**ACTION ITEM**. Copy out exactly the lines from the one containing "目向园区聚集。各主要经" to the last line of the records below, both included, and leave out any pictures.

Collected data:
────

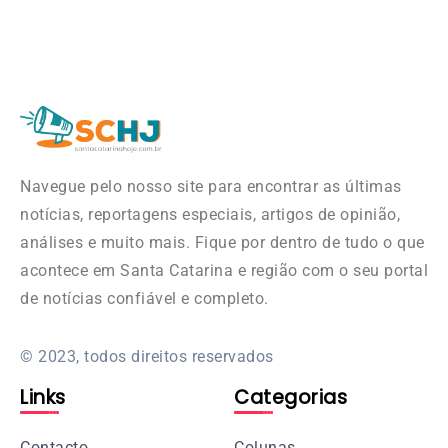
Navegue pelo nosso site para encontrar as últimas
notícias, reportagens especiais, artigos de opinião,
análises e muito mais. Fique por dentro de tudo o que
acontece em Santa Catarina e região com o seu portal
de notícias confiável e completo.
© 2023, todos direitos reservados
Links
Categorias
Contacto
Colunas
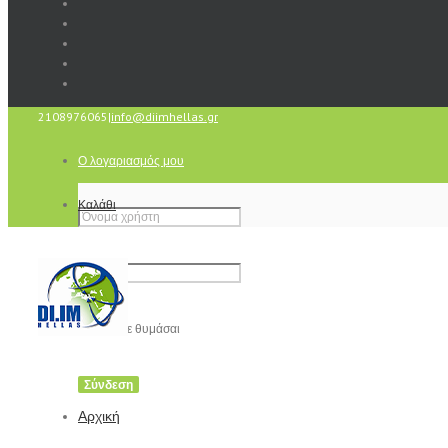
2108976065
|
info@diimhellas.gr
Ο λογαριασμός μου
Καλάθι
Να με θυμάσαι
Αρχική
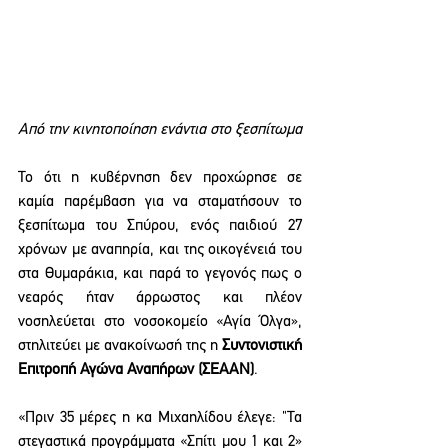
Από την κινητοποίηση ενάντια στο ξεσπίτωμα
Το ότι η κυβέρνηση δεν προχώρησε σε 
καμία παρέμβαση για να σταματήσουν το 
ξεσπίτωμα του Σπύρου, ενός παιδιού 27 
χρόνων με αναπηρία, και της οικογένειά του 
στα Θυμαράκια, και παρά το γεγονός πως ο 
νεαρός ήταν άρρωστος και πλέον 
νοσηλεύεται στο νοσοκομείο «Αγία Όλγα», 
στηλιτεύει με ανακοίνωσή της η 
Συντονιστική 
Επιτροπή Αγώνα Αναπήρων (ΣΕΑΑΝ)
.
«Πριν 35 μέρες η κα Μιχαηλίδου έλεγε: "Τα 
στεγαστικά προγράμματα «Σπίτι μου 1 και 2» 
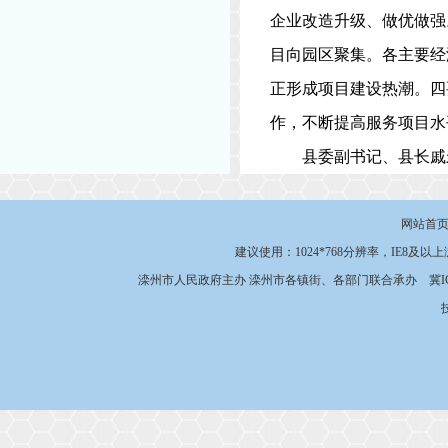
企业改造升级、做优做强
目向园区聚集。各主要经
正形成项目建设热潮。四
作，不断提高服务项目水
县委副书记、县长戚
网站首
建议使用：1024*768分辨率，IE8及以
滦州市人民政府主办 滦州市各镇街、各部门联合承办
冀I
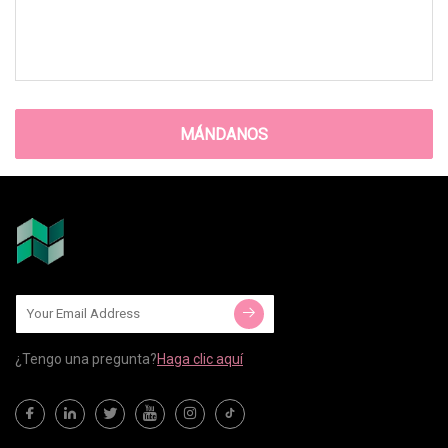
MÁNDANOS
¿Tengo una pregunta?
Haga clic aquí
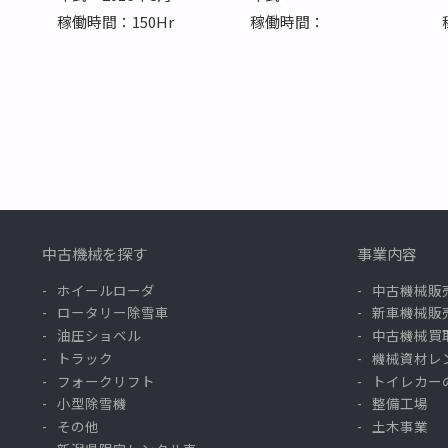
稼働時間：150Hr
稼働時間：
中古機械を探す
事業内容
ホイールローダ
中古機械販
ロータリー除雪車
新車機械販
油圧ショベル
中古機械買
トラック
機械資材レ
フォークリフト
トイレカー
小型除雪機
整備工場
その他
土木事業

────

**WRITTEN RESPONSE**.
目向园区聚集。各主要经
正形成项目建设热潮。四
作，不断提高服务项目水
县委副书记、县长戚
网站首
建议使用：1024*768分辨率，IE8及以
滦州市人民政府主办 滦州市各镇街、各部门联合承办
冀I
MÁNDANOS
¿Tengo una pregunta?
Haga clic aquí
稼働時間：150Hr
稼働時間：
中古機械を探す
事業内容
ホイールローダ
中古機械販
ロータリー除雪車
新車機械販
油圧ショベル
中古機械買
トラック
機械資材レ
フォークリフト
トイレカー
小型除雪機
整備工場
その他
土木事業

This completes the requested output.